Así narra san Lucas lo que vivieron María y José con el niño recién nacido en Belén. Y es lo que experimentan hoy tantos hombres y mujeres en nuestro mundo, que no viven con la dignidad a la que tienen derecho, como hijos de Dios y hermanos nuestros. Por eso la Navidad nos debe comprometer en la edificación de una sociedad más justa, que no cierra las puertas a nadie. Por eso es importante que en nuestro país se aborden seriamente las demandas sociales que se han expresado con fuerza en los últimos meses: el acceso oportuno a la salud, una educación de calidad, pensiones dignas, un trato justo y humano para todos; en un proceso que nos haga un mejor país y no deteriore nuestra convivencia y nuestros lazos. Así podremos transitar por los caminos de paz que el mismo Dios quiere para su pueblo: “Paz a los hombres amados por él”.

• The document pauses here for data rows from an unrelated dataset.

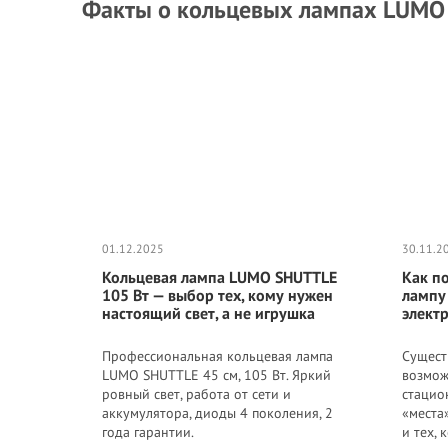
Факты о кольцевых лампах LUMO
Кольцевая лампа со
Круглая кольцевая
Купить недорого
штативом LUMO SLIM
лампа со штативом
кольцевую лампу со
NEW™ | 100 Ватт |
LUMO SLIM™ | 85 Ватт |
штативом FD 480II™ |
диаметром 45 см. для
диаметром 47 см. для
Ватт | диаметром 45 с
грн.
грн.
грн.
4 600
3 600
3 700
тик тока, съемки видео,
съемки видео тик ток,
для съемки видео тик
макияжа, блогера,
блогеров, визажиста,
ток, блогеров, визажис
визажиста купить
макияжа купить
макияжа купить
дешево в Украине
недорого в Украине
недорого в Украине
(Киеве) 356790
(Киеве) 356785
(Киеве) 356884
01.12.2025
30.11.2
Кольцевая лампа LUMO SHUTTLE
Как п
105 Вт — выбор тех, кому нужен
лампу
настоящий свет, а не игрушка
электр
Профессиональная кольцевая лампа
Сущест
LUMO SHUTTLE 45 см, 105 Вт. Яркий
возмож
ровный свет, работа от сети и
стацио
аккумулятора, диоды 4 поколения, 2
«места
года гарантии.
и тех,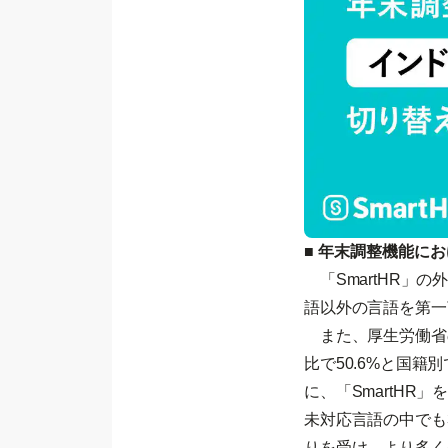
■ 年末調整機能に
「SmartHR」の
語以外の言語を第一
また、厚生労働省
比で50.6%と国
に、「SmartHR
未対応言語の中でも
りを受け、より多く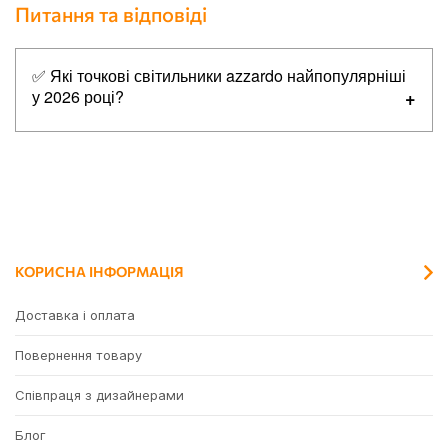
Питання та відповіді
✅ Які точкові світильники azzardo найпопулярніші
у 2026 році?
Топ-5 найпопулярніших товарів в категорії точкові
світильники azzardo:
✔
Azzardo AZ0795 Paco 1
✔
Azzardo AZ1362 Minorka WH/BK
✔
Azzardo AZ2434 Caro Square
КОРИСНА ІНФОРМАЦІЯ
✔
Azzardo AZ2252 Monza R 8 4000K, 5 Вт, 590 лм, 4000K
✔
Azzardo AZ2802 Minorka BK/GO
Доставка і оплата
Повернення товару
Співпраця з дизайнерами
Блог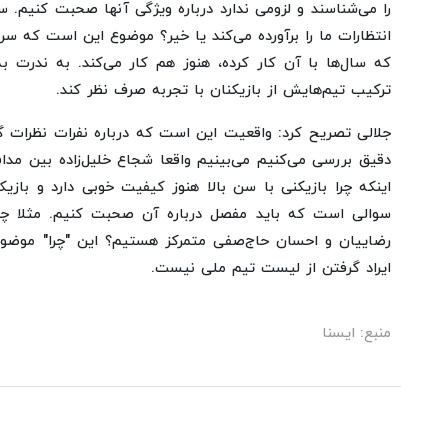
را می‌شناسند و لزومی ندارد درباره ویژگی آنها صحبت کنیم.
انتظارات ما را برآورده می‌کند یا خیر؟ موضوع این است که س
که سال‌ها با آن کار کرده، هنوز هم کار می‌کند. به ندرت به
ترکیب تیم‌هایش از بازیکنان با تجربه صرف نظر کند.
جلالی تصریح کرد: واقعیت این است که درباره نفرات نظرات گ
دقیق بررسی می‌کنیم می‌بینیم واقعا شجاع خلیل‌زاده بین مدا
اینکه چرا بازیکنی با سن بالا هنوز کیفیت خوبی دارد و بازی
سوالی است که باید مفصل درباره آن صحبت کنیم. مثلا چرا
رضاییان و احسان حاج‌صفی متمرکز هستیم؟ این "چرا" موضو
ایراد گرفتن از لیست تیم ملی نیست.
منبع: ایسنا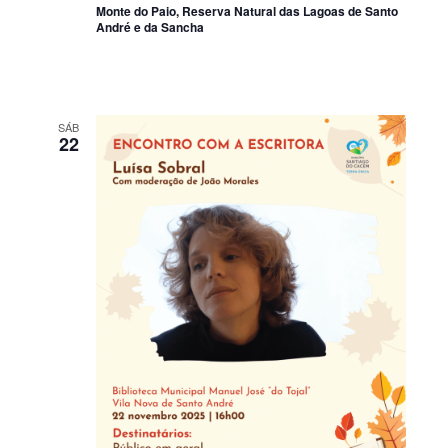
Monte do Paio, Reserva Natural das Lagoas de Santo
André e da Sancha
SÁB
22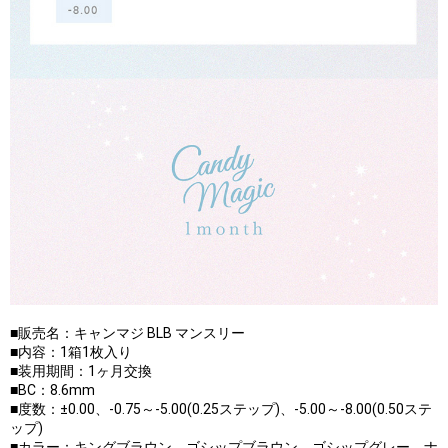
■販売名：キャンマジ BLB マンスリー
■内容：1箱1枚入り
■装用期間：1ヶ月交換
■BC：8.6mm
■度数：±0.00、-0.75～-5.00(0.25ステップ)、-5.00～-8.00(0.50ステ
ップ)
■カラー：キングブラウン、ゴシップブラウン、ゴシップグレー、ナ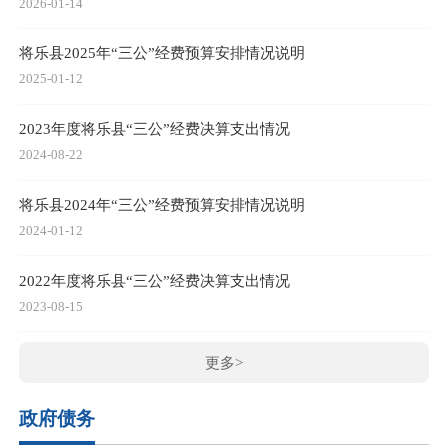
2026-01-14
将乐县2025年“三公”经费预算安排情况说明
2025-01-12
2023年度将乐县“三公”经费决算支出情况
2024-08-22
将乐县2024年“三公”经费预算安排情况说明
2024-01-12
2022年度将乐县“三公”经费决算支出情况
2023-08-15
更多>
政府债务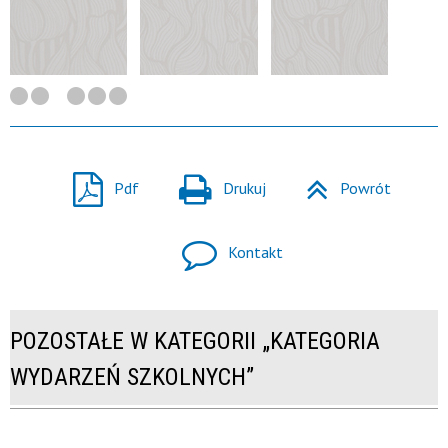
Pdf
Drukuj
Powrót
Kontakt
POZOSTAŁE W KATEGORII „KATEGORIA
WYDARZEŃ SZKOLNYCH”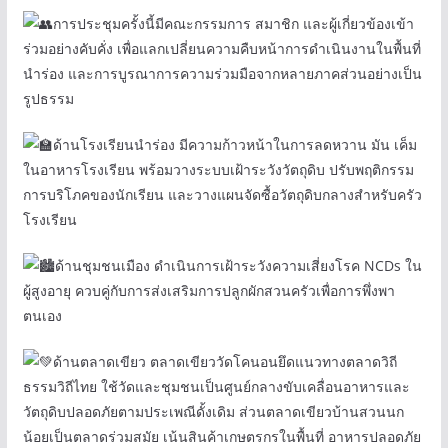
การประชุมครั้งนี้มีคณะกรรมการ สมาชิก และผู้เกี่ยวข้องเข้า
ร่วมอย่างคับคั่ง เพื่อแลกเปลี่ยนความคืบหน้าการดำเนินงานในพื้นที่
นำร่อง และการบูรณาการความร่วมมือจากหลายภาคส่วนอย่างเป็น
รูปธรรม
ด้านโรงเรียนนำร่อง มีความก้าวหน้าในการลดหวาน มัน เค็ม
ในอาหารโรงเรียน พร้อมวางระบบเฝ้าระวังวัตถุดิบ ปรับพฤติกรรม
การบริโภคของนักเรียน และวางแผนจัดซื้อวัตถุดิบกลางสำหรับครัว
โรงเรียน
ด้านชุมชนเมือง ดำเนินการเฝ้าระวังความเสี่ยงโรค NCDs ใน
ผู้สูงอายุ ควบคู่กับการส่งเสริมการปลูกผักสวนครัวเพื่อการพึ่งพา
ตนเอง
ด้านตลาดเขียว ตลาดเขียววัดโคนอนยึดแนวทางตลาดวิถี
ธรรมวิถีไทย ใช้วัดและชุมชนเป็นศูนย์กลางขับเคลื่อนอาหารและ
วัตถุดิบปลอดภัยตามประเพณีดั้งเดิม ส่วนตลาดเขียวบ้านสวนนก
น้อยเป็นตลาดร่วมสมัย เน้นสินค้าเกษตรกรในพื้นที่ อาหารปลอดภัย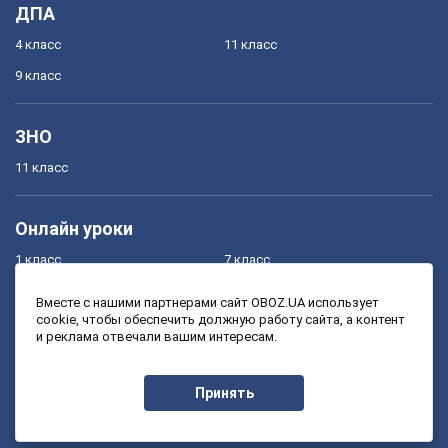
ДПА
4 класс
11 класс
9 класс
ЗНО
11 класс
Онлайн уроки
1 класс
7 класс
2 класс
8 класс
Вместе с нашими партнерами сайт OBOZ.UA использует
cookie, чтобы обеспечить должную работу сайта, а контент
3 класс
9 класс
и реклама отвечали вашим интересам.
4 класс
10 класс
5 класс
11 класс
Принять
6 класс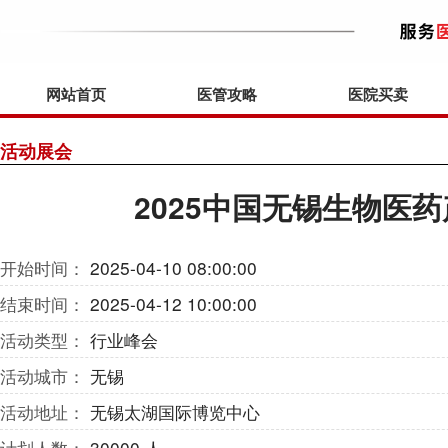
网站首页
医管攻略
医院买卖
活动展会
2025中国无锡生物医
开始时间：
2025-04-10 08:00:00
结束时间：
2025-04-12 10:00:00
活动类型：
行业峰会
活动城市：
无锡
活动地址：
无锡太湖国际博览中心
计划人数：
30000 人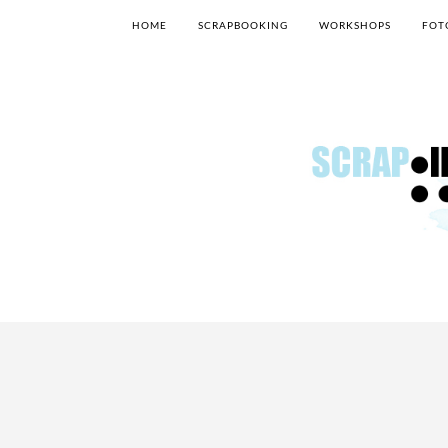
HOME
SCRAPBOOKING
WORKSHOPS
FOT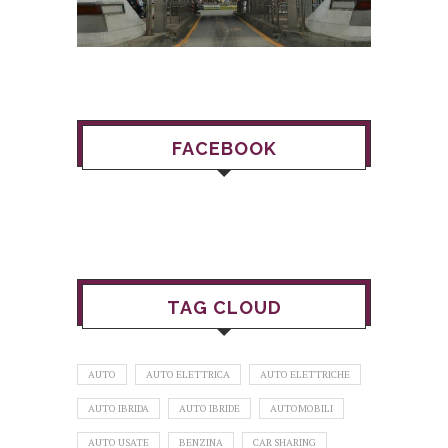
FACEBOOK
TAG CLOUD
AUTO
AUTO ELETTRICA
AUTO ELETTRICHE
AUTO IBRIDA
AUTO IBRIDE
AUTOMOBILI
AUTO USATE
BENZINA
CAR SHARING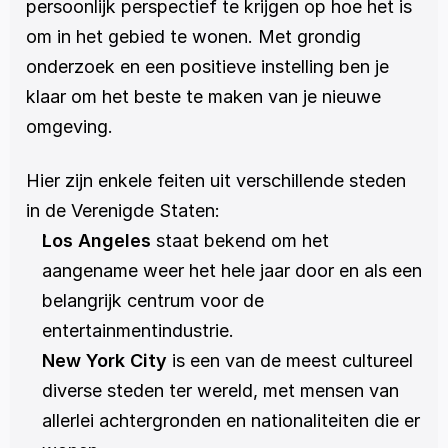
persoonlijk perspectief te krijgen op hoe het is 
om in het gebied te wonen. Met grondig 
onderzoek en een positieve instelling ben je 
klaar om het beste te maken van je nieuwe 
omgeving.
Hier zijn enkele feiten uit verschillende steden 
in de Verenigde Staten:
Los Angeles 
staat bekend om het 
aangename weer het hele jaar door en als een 
belangrijk centrum voor de 
entertainmentindustrie.
New York City
 is een van de meest cultureel 
diverse steden ter wereld, met mensen van 
allerlei achtergronden en nationaliteiten die er 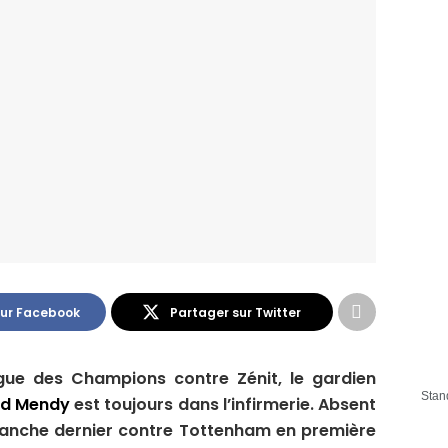
sur Facebook
Partager sur Twitter
gue des Champions contre Zénit, le gardien
Stan
rd Mendy
est toujours dans l’infirmerie. Absent
manche dernier contre Tottenham en première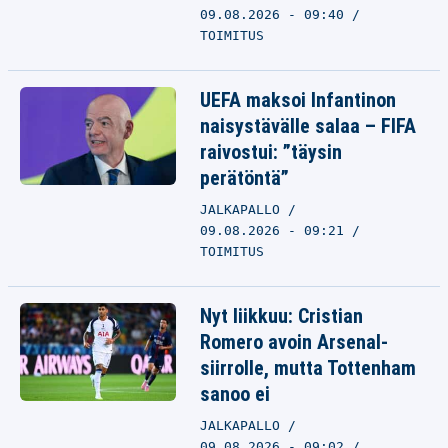
09.08.2026 - 09:40
TOIMITUS
UEFA maksoi Infantinon
naisystävälle salaa – FIFA
raivostui: ”täysin
perätöntä”
JALKAPALLO
09.08.2026 - 09:21
TOIMITUS
Nyt liikkuu: Cristian
Romero avoin Arsenal-
siirrolle, mutta Tottenham
sanoo ei
JALKAPALLO
09.08.2026 - 09:02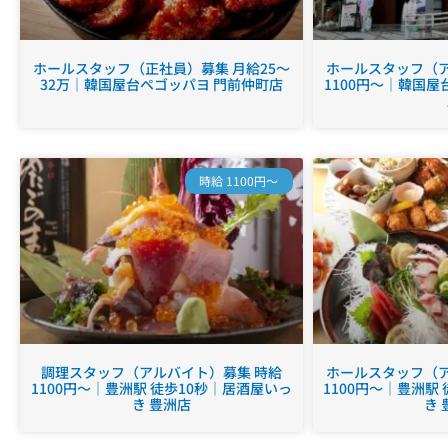
ホールスタッフ（正社員）募集 月給25～
ホールスタッフ（ア
32万｜韓国屋台ペゴッパヨ 門前仲町店
1100円～｜韓国屋
時給 1100円～
調理スタッフ（アルバイト）募集 時給
ホールスタッフ（ア
1100円～｜豊洲駅 徒歩10秒｜居酒屋いっ
1100円～｜豊洲駅
き 豊洲店
き 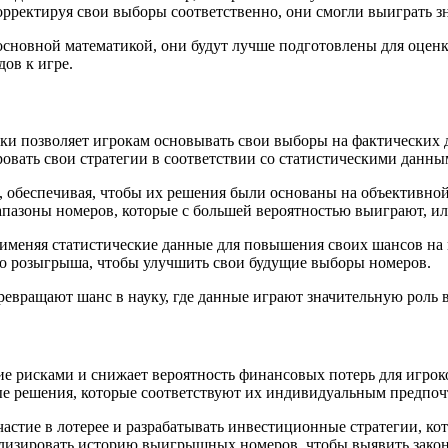
ректируя свои выборы соответственно, они смогли выиграть з
основной математикой, они будут лучше подготовлены для оценк
ов к игре.
ики позволяет игрокам основывать свои выборы на фактических
вать свои стратегии в соответствии со статистическими данны
, обеспечивая, чтобы их решения были основаны на объективной
зоны номеров, которые с большей вероятностью выиграют, или 
рименяя статистические данные для повышения своих шансов на
о розыгрыша, чтобы улучшить свои будущие выборы номеров.
превращают шанс в науку, где данные играют значительную роль 
ие рисками и снижает вероятность финансовых потерь для игрок
е решения, которые соответствуют их индивидуальным предпоч
частие в лотерее и разрабатывать инвестиционные стратегии, 
изировать историю выигрышных номеров, чтобы выявить законом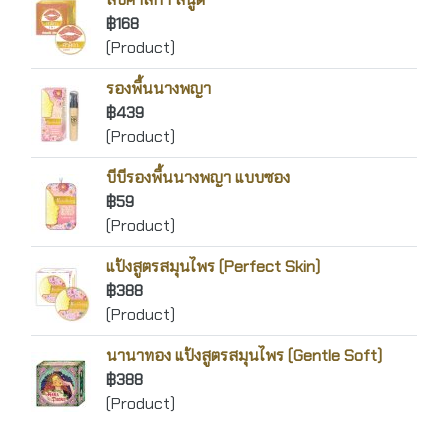
฿168
(Product)
รองพื้นนางพญา
฿439
(Product)
บีบีรองพื้นนางพญา แบบซอง
฿59
(Product)
แป้งสูตรสมุนไพร (Perfect Skin)
฿388
(Product)
นานาทอง แป้งสูตรสมุนไพร (Gentle Soft)
฿388
(Product)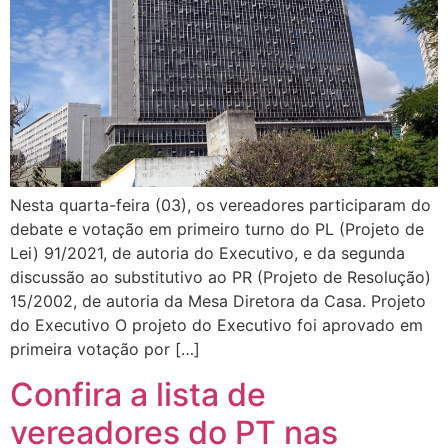
Nesta quarta-feira (03), os vereadores participaram do
debate e votação em primeiro turno do PL (Projeto de
Lei) 91/2021, de autoria do Executivo, e da segunda
discussão ao substitutivo ao PR (Projeto de Resolução)
15/2002, de autoria da Mesa Diretora da Casa. Projeto
do Executivo O projeto do Executivo foi aprovado em
primeira votação por […]
Confira a lista de
vereadores do PT nas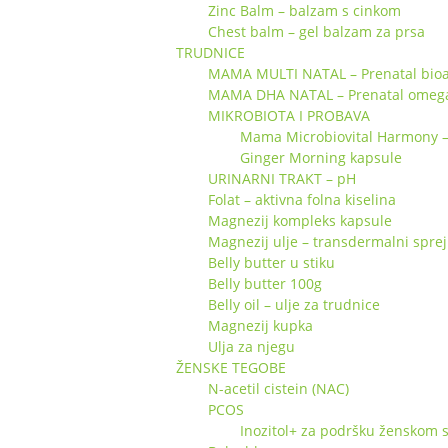
Zinc Balm – balzam s cinkom
Chest balm – gel balzam za prsa
TRUDNICE
MAMA MULTI NATAL – Prenatal bioa
MAMA DHA NATAL – Prenatal omeg
MIKROBIOTA I PROBAVA
Mama Microbiovital Harmony – s
Ginger Morning kapsule
URINARNI TRAKT – pH
Folat – aktivna folna kiselina
Magnezij kompleks kapsule
Magnezij ulje – transdermalni sprej
Belly butter u stiku
Belly butter 100g
Belly oil – ulje za trudnice
Magnezij kupka
Ulja za njegu
ŽENSKE TEGOBE
N-acetil cistein (NAC)
PCOS
Inozitol+ za podršku ženskom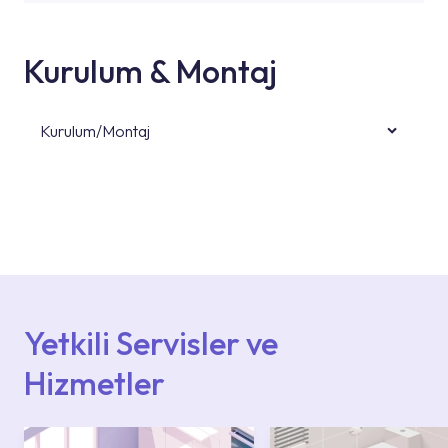
Kurulum & Montaj
Kurulum/Montaj
Ürün montajları için konusunda uzman ve
deneyimli ekiplere sahip yetkili servislerimize
başvurabilirsiniz. Web sitemizde yer alan
Hizmet Noktaları veya Yetkili Servisler alanı
içerisinden kendinize en yakın yetkili servise
ulaşabilir veya 0850 800 52 53 numaralı
iletişim merkezimizden destek alabilirsiniz.
Yetkili Servisler ve
Hizmetler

La Navidad nos invita también a no cerrar las puertas a Dios. La ternura y la humildad del nacimiento del Dios hecho hombre, nos muestran que Dios no es ni amenaza ni algo superfluo para el ser humano, sino vida y amor ofrecidos para nuestra propia plenitud. ¿Qué nos ha llevado a darle la espalda al Señor y a desterrarlo tantas veces de nuestras vidas? ¿Es verdad que con esto hemos ganado, como personas y como sociedad?
Transmito el saludo de la iglesia católica de Ñuble a todos mis hermanos y hermanas en la fe, y a quienes sirven a Dios y a los demás desde diversas iglesias y espiritualidades. Un saludo especial a quienes están viviendo situaciones de sufrimiento: enfermos, privados de libertad, quienes han perdido este año algún ser querido, a quienes viven momentos de angustia o soledad; les transmitimos la fortaleza que viene del Señor, comprometiendo nuestra oración.
Igualmente dirijo un saludo a las autoridades de la Región y a los diversos actores sociales, políticos, fuerzas armadas, y a la comunidad en general. Que podamos ser en esta Navidad y en el año venidero, promotores de justicia, respeto y fraternidad, para construir una patria que se renueve en la esperanza y en la paz.